> Work required
Print the material below exactly as it stands, please, from its first line to the line holding "01 червня 2024, 18:26", with no pictures.

> Given entries
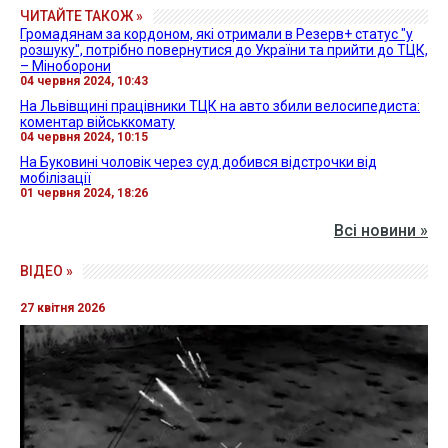
ЧИТАЙТЕ ТАКОЖ »
Громадянам за кордоном, які отримали в Резерв+ статус "у
розшуку", потрібно повернутися до України та прийти до ТЦК,
– Міноборони
04 червня 2024, 10:43
На Львівщині працівники ТЦК на авто збили велосипедиста:
коментар військкомату
04 червня 2024, 10:15
На Буковині чоловік через суд добився відстрочки від
мобілізації
01 червня 2024, 18:26
Всі новини »
ВІДЕО »
27 квітня 2026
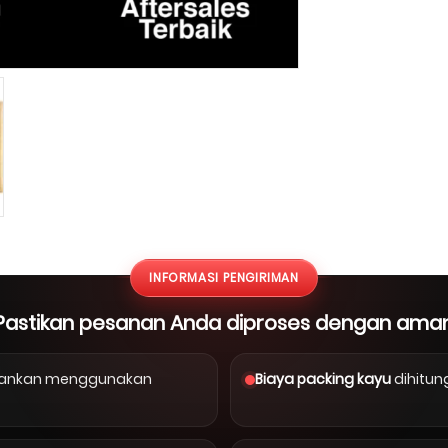
INFORMASI PENGIRIMAN
Pastikan pesanan Anda diproses dengan ama
arankan menggunakan
Biaya packing kayu
dihitun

> Solution for this exercise
ЧИТАЙТЕ ТАКОЖ »
Громадянам за кордоном, які отримали в Резерв+ статус "у
розшуку", потрібно повернутися до України та прийти до ТЦК,
– Міноборони
04 червня 2024, 10:43
На Львівщині працівники ТЦК на авто збили велосипедиста:
коментар військкомату
04 червня 2024, 10:15
На Буковині чоловік через суд добився відстрочки від
мобілізації
01 червня 2024, 18:26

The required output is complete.